Figure 7. Sub-chronic selegiline or L-DOPA treatment rescues memory performance and reward processing in Tg2576 mice.

(a,b) Total freezing time during the CFC context test in 6-month-old sham- and sel-treated mice (a; 6 mice per group) and in sham- and L-DOPA-treated mice (b; 5 mice per group). Both drugs restore contextual fear memory in Tg2576 mice (a: two-tailed unpaired t-test: WT sham-Tg sham *P=0.015, WT sel-Tg sham *P=0.025, Tg sham-Tg sel **P=0.004; (b): two-tailed unpaired t-test: WT sham-Tg sham *P=0.018, WT L-DOPA-Tg sham ***P=1.30 × 10⁻⁴, Tg sham-Tg L-DOPA **P=0.007). (c) Percentage of distance travelled in the target quadrant (previously containing the platform) during the Probe phase of the MWM test for 6-month-old sham- and sel-treated mice (n=5 mice per group).

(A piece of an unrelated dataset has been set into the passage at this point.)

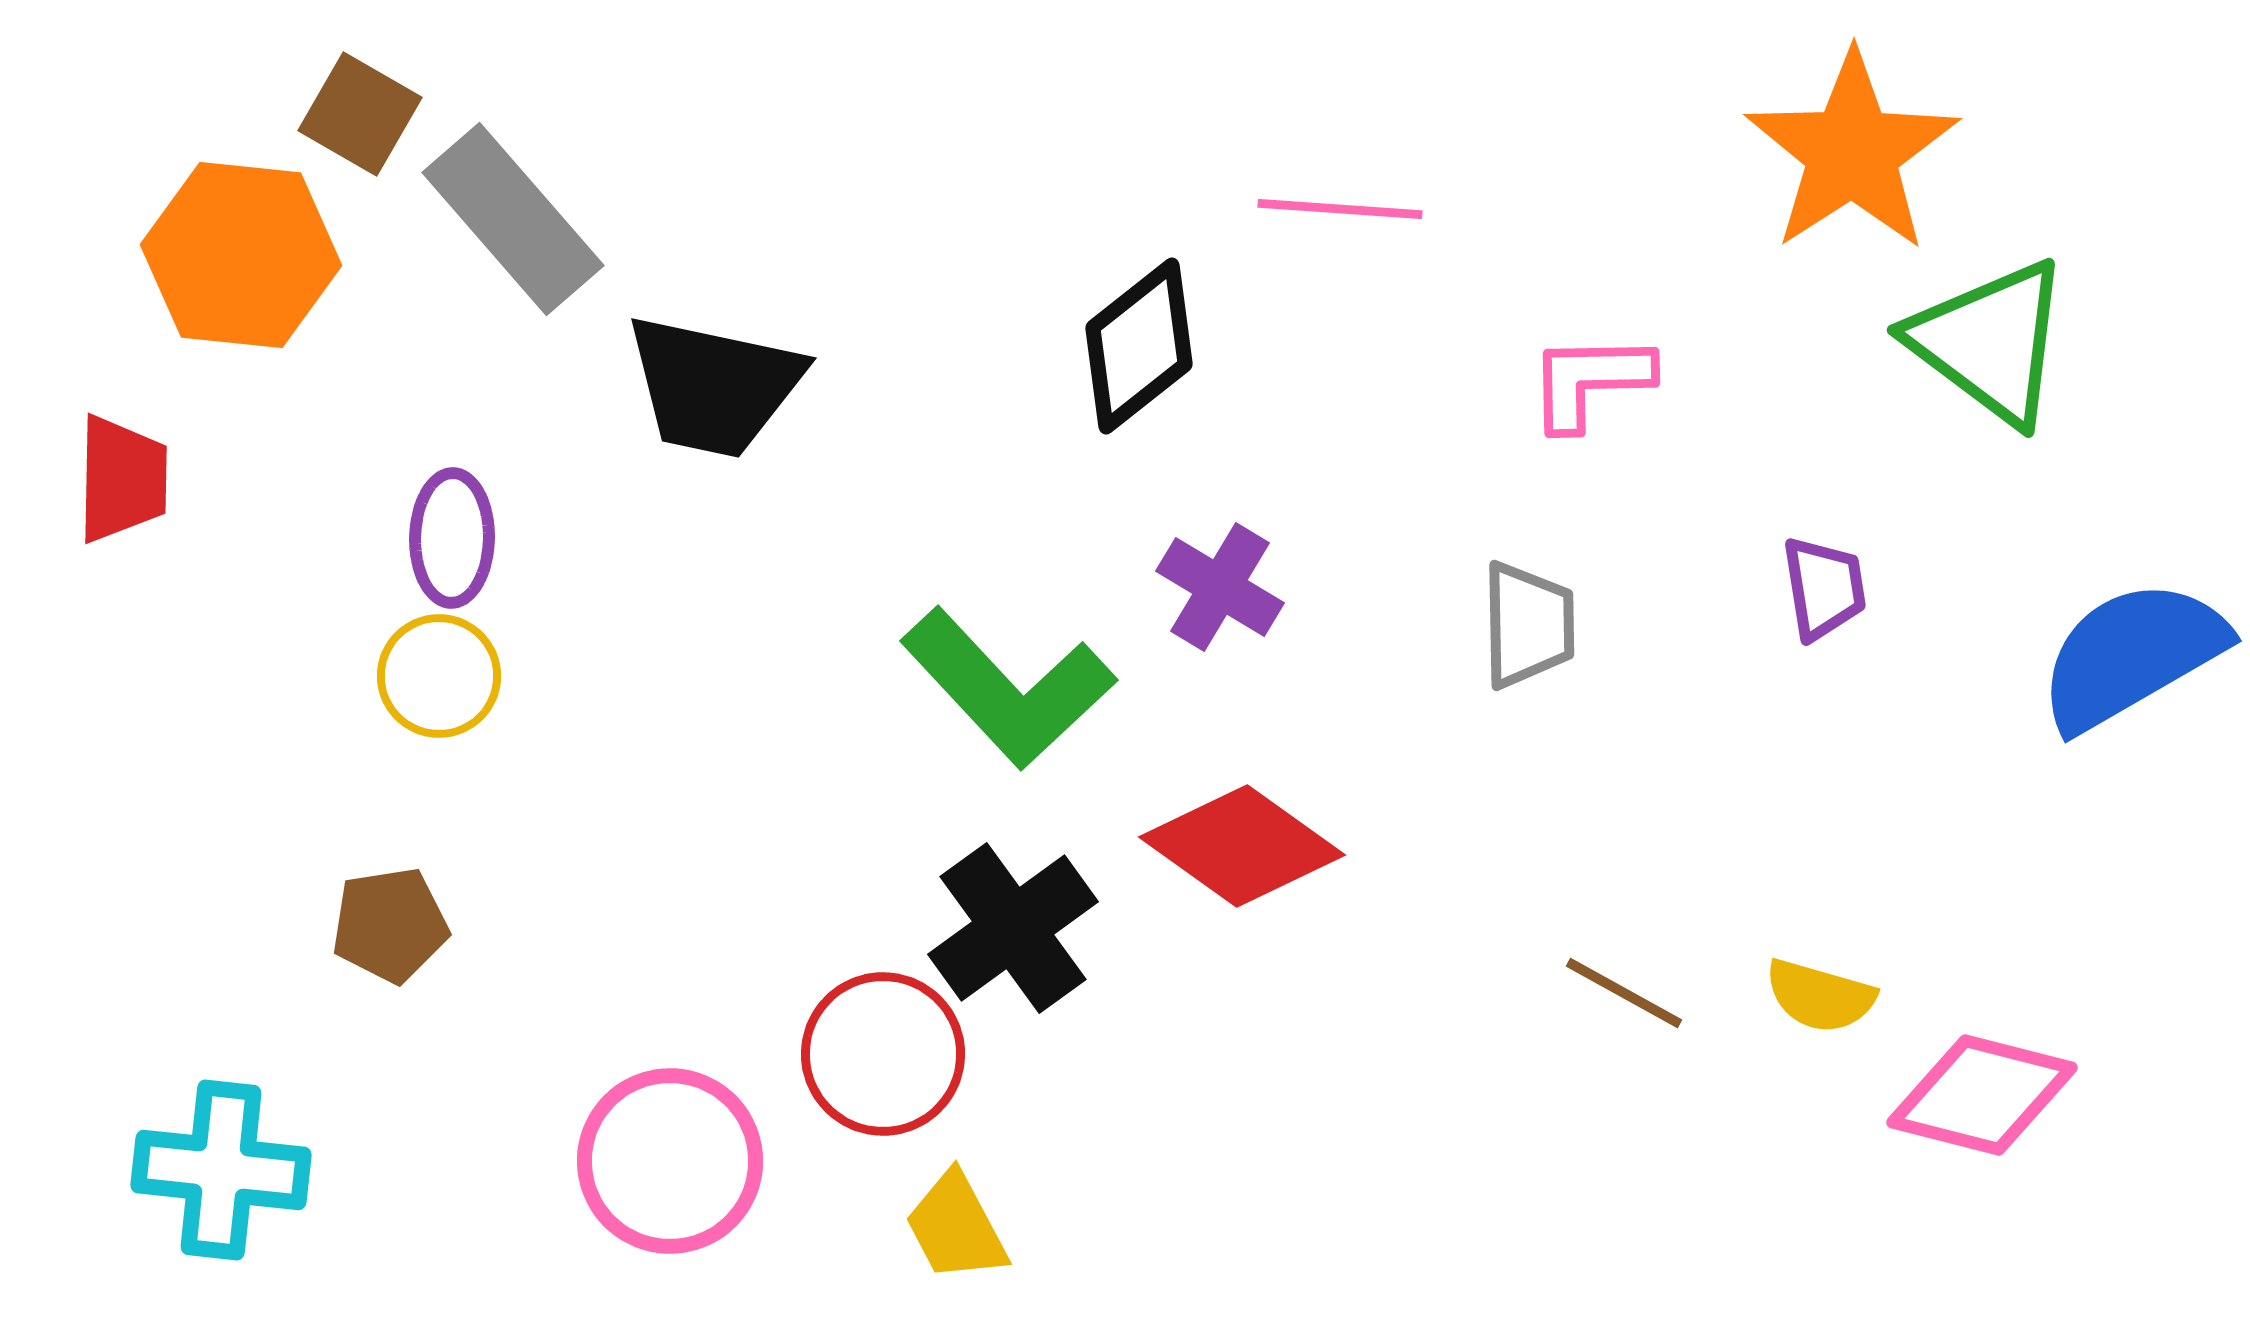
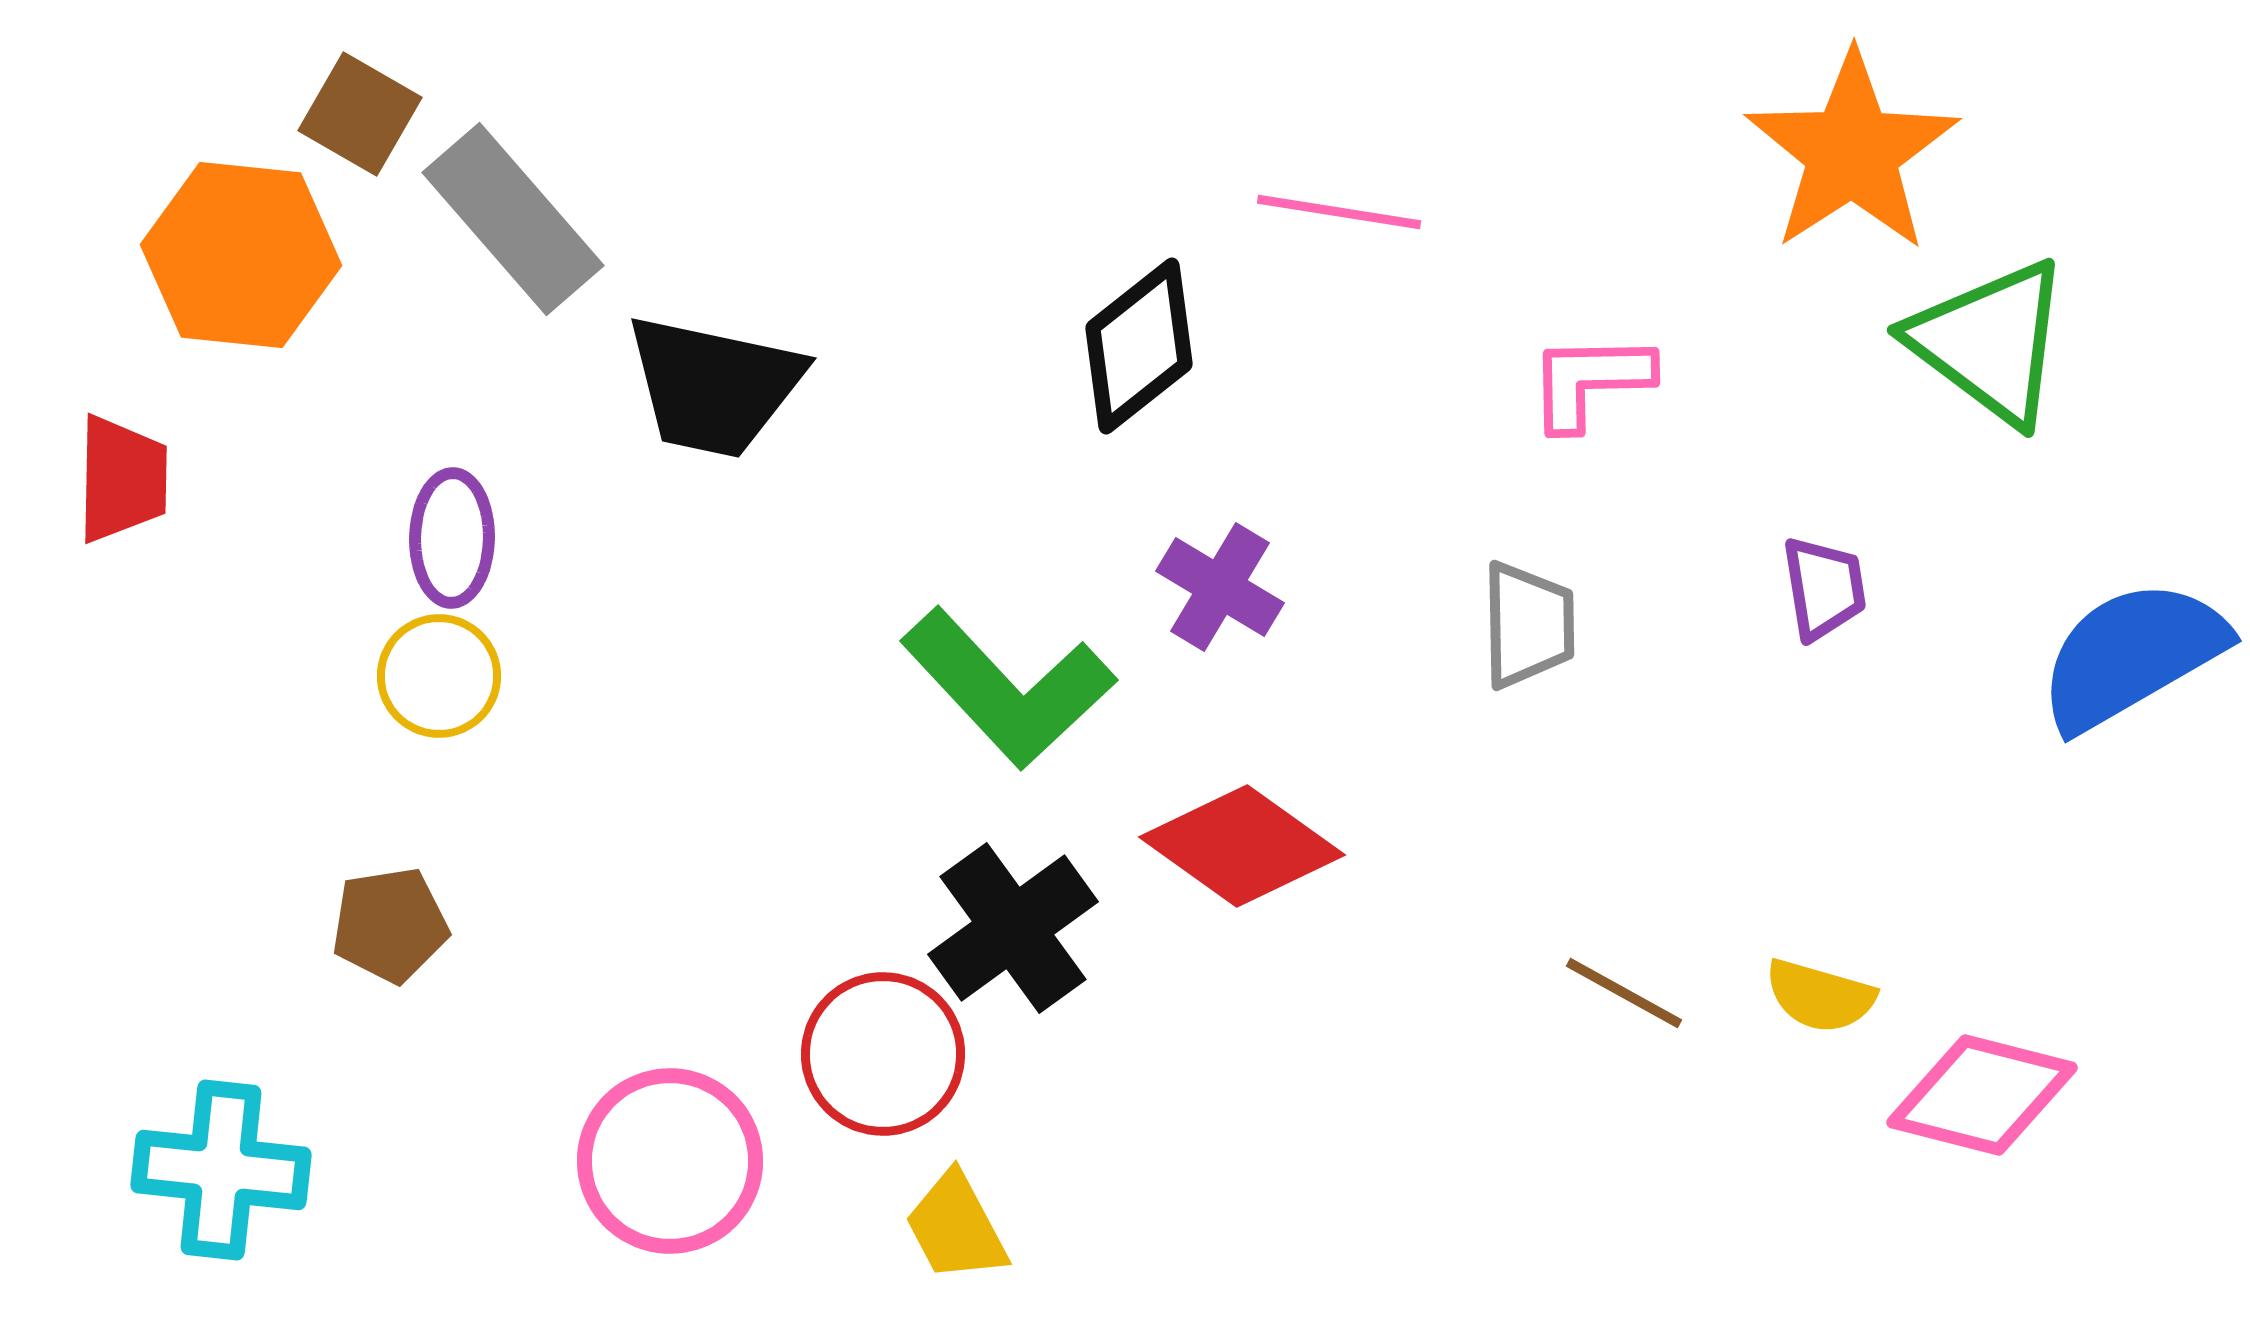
pink line: moved 1 px left, 3 px down; rotated 5 degrees clockwise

Tg sham mice swam less in the target quadrant in comparison to the remaining groups, while selegiline was able to restore spatial memory performance (two-tailed unpaired t-test: WT sham-Tg sham *P=0.030, WT sel-Tg sham **P=0.008, Tg sham-Tg sel *P=0.031). (d) Chocolate-induced place preference in 6-month-old sham- and sel-treated mice (n=4 WT sham, 4 WT sel, 4 Tg sham and 6 Tg sel mice) showing mean time spent in paired and unpaired chambers in post-conditioning session, minus the time spent in the same chambers during the pre-conditioning session of a CPP test (two-way repeated measures ANOVA: chamber, F_1,14=36.97, P<1.00 × 10⁻⁴; chamber × treatment, F_3,14=231.34, P<0.050; treatment, F_3,14=0.50, P=0.680; WT sham-Tg sham **P<0.010, WT sel-Tg sham *P<0.050, Tg sham-Tg sel ***P<0.001 with Tukey's post hoc test). (e) Chocolate consumption during conditioning sessions of the CPP test shown in d (one-way ANOVA: F_3,14=37.10, P<1.00 × 10⁻⁴; WT sham-Tg sham *P<0.050, WT sham-Tg sel ***P<0.001, WT sel-Tg sham *P<0.050, WT sel-Tg sel ***P<0.001, Tg sham-Tg sel ***P<0.001 with Tukey's post hoc test). All data represent mean±s.e.m.